3. get whip, and get your girlfriend to hit you REALLY hard, WITHIN 5 seconds before orgasm. result? get your little head blown clean orf, orgasm strength way up, classically conditioned to become a perv etc etc.

the point is, there are at least 400 neurotransmitters ALL juicing your firing neurons, on top of how YOU are hardwired (did you constantly as a small child smear yourself in peanut butter and get your dog to lick it off?)(Ali G did)



Once inside the brain (post input), is the sensory data the same?

no. a Nazi is smelling peanut butter with crush kill destroy overtones, a religious flagellationalist is smelling not much because he's classicaly kinked to be waiting for the next KINK! (BAM!), and a child who goes to a nice un-pressured, non-military kindergarden and who is unconcernedly singing some song, gets maximum richness of flavour.

 

[illustri]

evolution is surprising conservative, the retinal cells that allow us to sense light information, the modified ciliated chemoreceptors in our nasum, the specialized papillae that react with specific tastants, all have very close analogs accross species.

not only this, but the way the information is transmitted from receptor to CNS via stroma to axon to dentrite, to ganglions, synapses, and finally topographic areas in your brain is ultimately the same between organisms in the same general groups such that:

not only should you and i receive the same information in the same areas of our brains when we perceive the color red, taste peanut butter, or smell a flower, but a dog or cat would as well

now the associations we make with red, peanut butter, or flower may not be the same, but that they are color, tasty, or fragrant will be received by us in any language or background, of course assuming no protonopia, ageusia, or anosmia

 

[CycloWizard]

Originally posted by: bobsmith1492
The thing is colors have measurable characteristics - their wavelength - that show they are indeed the same to all people. How you perceive them is an individual thing, though, as evidenced by colorblindness. This is also measurable, though.

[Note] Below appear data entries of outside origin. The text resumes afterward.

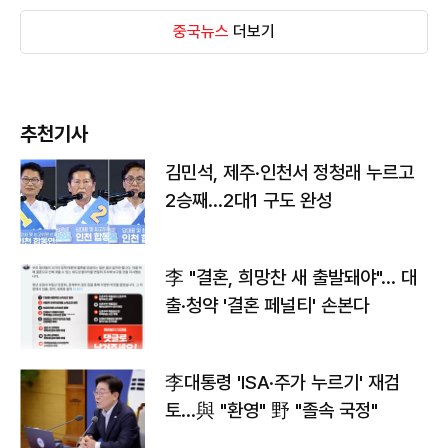
중국뉴스
더보기
추천기사
김민석, 제주·인천서 정청래 누르고
2승째…2대1 구도 완성
李 "결혼, 희망찬 새 출발돼야"… 대
출·청약 '결혼 페널티' 손본다
李대통령 'ISA·주가 누르기' 재검
토…與 "환영" 野 "졸속 국정"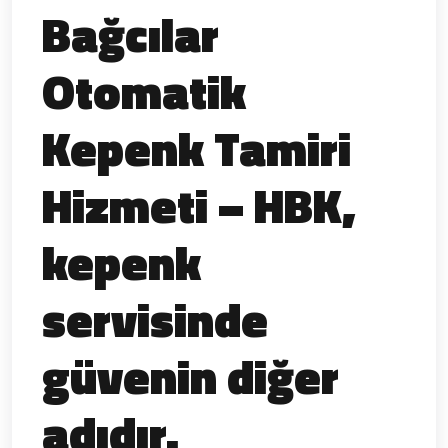
Bağcılar
Otomatik
Kepenk Tamiri
Hizmeti – HBK,
kepenk
servisinde
güvenin diğer
adıdır.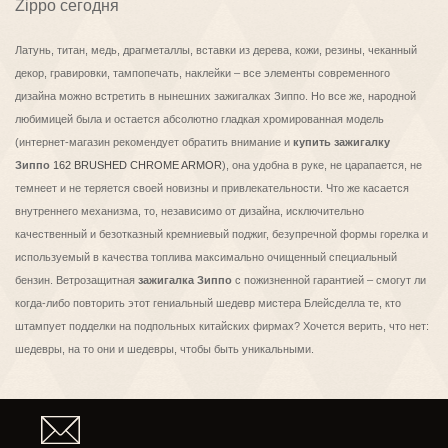
Zippo сегодня
Латунь, титан, медь, драгметаллы, вставки из дерева, кожи, резины, чеканный
декор, гравировки, тампопечать, наклейки – все элементы современного
дизайна можно встретить в нынешних зажигалках Зиппо. Но все же, народной
любимицей была и остается абсолютно гладкая хромированная модель
(интернет-магазин рекомендует обратить внимание и
купить зажигалку
Зиппо
162 BRUSHED CHROME ARMOR
), она удобна в руке, не царапается, не
темнеет и не теряется своей новизны и привлекательности. Что же касается
внутреннего механизма, то, независимо от дизайна, исключительно
качественный и безотказный кремниевый поджиг, безупречной формы горелка и
используемый в качества топлива максимально очищенный специальный
бензин. Ветрозащитная
зажигалка Зиппо
с пожизненной гарантией – смогут ли
когда-либо повторить этот гениальный шедевр мистера Блейсделла те, кто
штампует подделки на подпольных китайских фирмах? Хочется верить, что нет:
шедевры, на то они и шедевры, чтобы быть уникальными.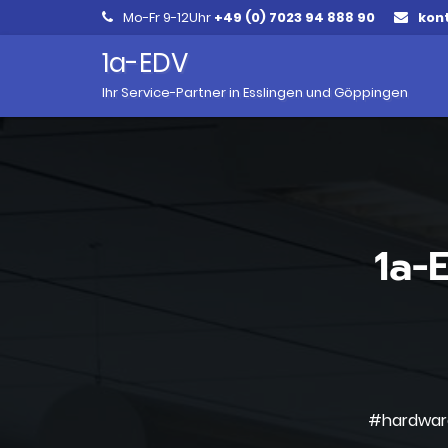
Mo-Fr 9-12Uhr
+49 (0) 7023 94 888 90
kon
1a-EDV
Ihr Service-Partner in Esslingen und Göppingen
1a-
#hardwar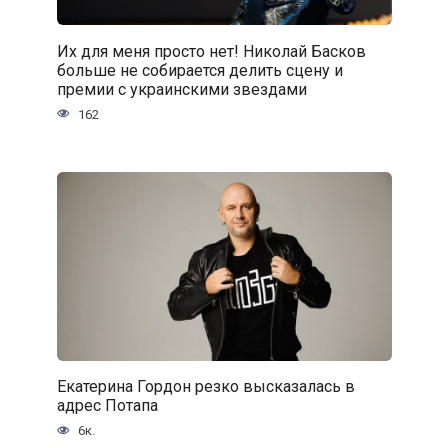
Их для меня просто нет! Николай Басков
больше не собирается делить сцену и
премии с украинскими звездами
162
Екатерина Гордон резко высказалась в
адрес Потапа
6к.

I think colorblindness might be an absence of one of the photoreceptive molecules, though this is speculation on my part since I haven't actually read up on the cause. If you're missing the photoreceptor that picks up 'red' wavelenghts, then 'red' objects might appear green since there is some overlap in the absorption spectra of the various photoreceptors. If I have time, I'll have to look this up later.

 

[bobsmith1492]

Originally posted by: CycloWizard

Originally posted by: bobsmith1492
The thing is colors have measurable characteristics - their wavelength - that show they are indeed the same to all people. How you perceive them is an individual thing, though, as evidenced by colorblindness. This is also measurable, though.

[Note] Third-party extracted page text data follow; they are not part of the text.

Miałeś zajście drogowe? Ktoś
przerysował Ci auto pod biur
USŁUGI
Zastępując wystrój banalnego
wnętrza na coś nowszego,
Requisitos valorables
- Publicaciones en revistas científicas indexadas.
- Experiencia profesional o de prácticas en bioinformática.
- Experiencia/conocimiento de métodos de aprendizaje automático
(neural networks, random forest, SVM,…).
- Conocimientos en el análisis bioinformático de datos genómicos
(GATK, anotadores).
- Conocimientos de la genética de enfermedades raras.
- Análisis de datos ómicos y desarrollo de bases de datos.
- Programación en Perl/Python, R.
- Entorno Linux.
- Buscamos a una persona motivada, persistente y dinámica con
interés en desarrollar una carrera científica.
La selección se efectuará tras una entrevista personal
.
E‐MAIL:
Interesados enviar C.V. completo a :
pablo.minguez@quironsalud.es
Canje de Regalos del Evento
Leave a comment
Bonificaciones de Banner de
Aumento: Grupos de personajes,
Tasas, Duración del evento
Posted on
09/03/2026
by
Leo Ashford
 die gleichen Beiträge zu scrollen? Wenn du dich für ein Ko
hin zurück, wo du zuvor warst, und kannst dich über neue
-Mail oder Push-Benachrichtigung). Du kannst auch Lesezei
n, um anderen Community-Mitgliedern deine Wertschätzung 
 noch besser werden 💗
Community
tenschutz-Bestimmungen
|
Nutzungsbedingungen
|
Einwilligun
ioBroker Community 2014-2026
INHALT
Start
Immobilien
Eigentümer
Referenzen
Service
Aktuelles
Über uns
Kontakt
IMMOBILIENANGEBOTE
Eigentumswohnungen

I think colorblindness might be an absence of one of the photoreceptive molecules, though this is speculation on my part since I haven't actually read up on the cause. If you're missing the photoreceptor that picks up 'red' wavelenghts, then 'red' objects might appear green since there is some overlap in the absorption spectra of the various photoreceptors. If I have time, I'll have to look this up later.

Yeah, that's exactly it; for me, red just doesn't show up very well. I can see it if it is pure, but mix it with something and I can't tell brown from green or blue from purple.